Ihre Mutter, fassungslos auf der Schwelle. Was hatte sie geweckt? Elena konnte es nicht sagen. Vielleicht spürte sie ja inzwischen, wenn Elena sie betrog.
"Wo willst du hin?" Diese Angst, diese abgrundtiefe Verwunderung in ihrer Stimme. Elena wusste, dass sie Mitleid haben sollte, aber alles, was sie in diesem Moment spürte war eine unbändige Wut und Enttäuschung.
"Ich fahre in Urlaub!" Ihre Stimme war schroff. Sie wollte verletzen. Sie sah, wie die Augen ihrer Mutter feucht wurden.
"Alleine?"
"Auf jeden Fall ohne dich" Sie genoss die Angst in den Augen ihrer Mutter und schämte sich dafür. Gleich glaubte sie wieder, sich rechtfertigen zu müssen. "Schau, Mama, ich fahre nur für zwei Wochen weg. Dann bin ich wieder hier. Ich fahre nach Wales, siehst du? Ich fahre mit der Bahn. Da passiert nichts"
Einen Moment lang entspannte sich die Miene ihrer Mutter. Jetzt sah sie fast so aus, wie früher.
"Anja wollte immer nach Wales"
"Ich weiß Mama. Schau, ich muss los, sonst bekomme ich meinen Zug nicht mehr" Elena machte sich daran, aus dem Fenster zu klettern. Irgendwie kam ihr das komisch vor, mit ihrer Mutter, die noch in der Küche stand, aber sie wusste nicht, was sie sonst tun sollte. Für einen Augenblick schien es tatsächlich zu funktionieren. Dann schrie ihre Mutter auf, stürzte zum Fenster und bekam Elenas linkes Bein zu packen.
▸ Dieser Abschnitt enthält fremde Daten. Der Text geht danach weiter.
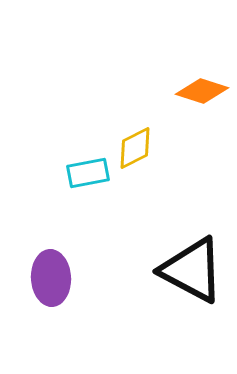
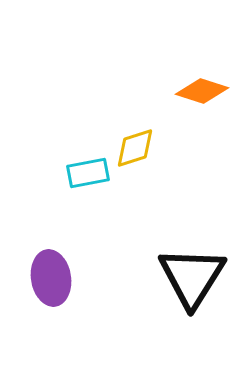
yellow diamond: rotated 9 degrees clockwise
black triangle: moved 7 px down; rotated 34 degrees clockwise
purple ellipse: rotated 6 degrees counterclockwise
"Geh nicht! Lass mich nicht allein!"
Wieder stieg die Wut in ihr auf, grob versuchte sie sich loszureißen, trat nach ihrer Mutter und spürte, dass sie traf. Doch ihre Mutter klammerte sich wie eine Ertrinkende an Elenas Bein, schrie und jammerte. Und sie war stärker. Langsam wurde Elena wieder in die Küche gezogen. Wütend trat sie weiter. Es klirrte, Scherben regneten auf den Boden. Elena krallte sich am Fensterrahmen fest, Glassplitter bohrten sich in ihre Handflächen, aber die Angst, alleine zu bleiben, schien ihrer Mutter Bärenkräfte zu verleihen. Elena wurde vom Fenster los gerissen und stürzte heftig auf den gefliesten Boden.
Ihre Mutter war ebenfalls gestürzt, hockte nun gekrümmt und jammernd auf dem Boden, umgeben von Fensterglas. "Bitte geh nicht, ich bin doch sonst ganz alleine."
Sie erreicht South Stack, den Vogelfelsen an der zerklüfteten Küste. Es ist zu spät im Jahr für Papageientaucher. Unter ihr auf einer kleinen Halbinsel steht ein blitzendweißer Leuchtturm. Niemand ist unterwegs. Es hat wieder zu regnen begonnen, dazu windet es und das Meer schlägt unter ihr ungebändigt an die Küste.
Vorsichtig kletterte sie so weit auf die Felsen hinaus, wie man eben klettern kann, ohne abzustürzen. Der Wind nimmt ihr jetzt beinahe den Atem. Sorgsam setzt sie den Rucksack zu Boden, holt die Dose heraus. Ohne noch einmal hinein zu blicken, schleudert sie sie aufs Meer hinaus. Der Deckel springt auf und Dutzende von blauen Schmetterlingen flattern in den Wind. Weit fort.
Sie stand wieder auf und sah auf ihre Mutter herab. So traurig, so einsam. Elena spürte, wie alle Gefühle sie verließen. Alle bis auf eins. Die Sehnsucht.
"Ich werde jetzt gehen, Mama, und du wirst mich nicht daran hindern. Wenn du es doch tust, dann bringe ich mich um, das schwöre ich dir. Und dann bist du wirklich ganz alleine. Für immer!"
Ihre Mutter schluchzte, presste die Hände auf ihre Ohren und wiegte ihren Körper langsam vor und zurück.
"Mama?"
Sie reagierte nicht. Vielleicht hörte sie Elena nicht. Vielleicht spielte sie es aber auch nur vor. Sie wollte Mitleid, doch Elena war nicht mehr bereit, Mitleid zu geben.
"Mama, ich gehe jetzt" Dann war sie aus dem Fenster und auf dem Weg zum Bahnhof. Die Verkäuferin in der Drogerie musterte sie fragend, als sie Verbandszeug für ihre Hände kaufte. Elena kümmerte sich nicht weiter darum. Sie schwang den Rucksack auf den Rücken und rannte, um ihren Zug noch zu bekommen.
Das Meer ist ungerührt. Irgendwo in den Hügeln blökt ein Schaf. Der Wind fegt durch Elenas Haare. Sie fragt sich, ob Anja sie verstanden hat, wo auch immer sie ist. Weit fort.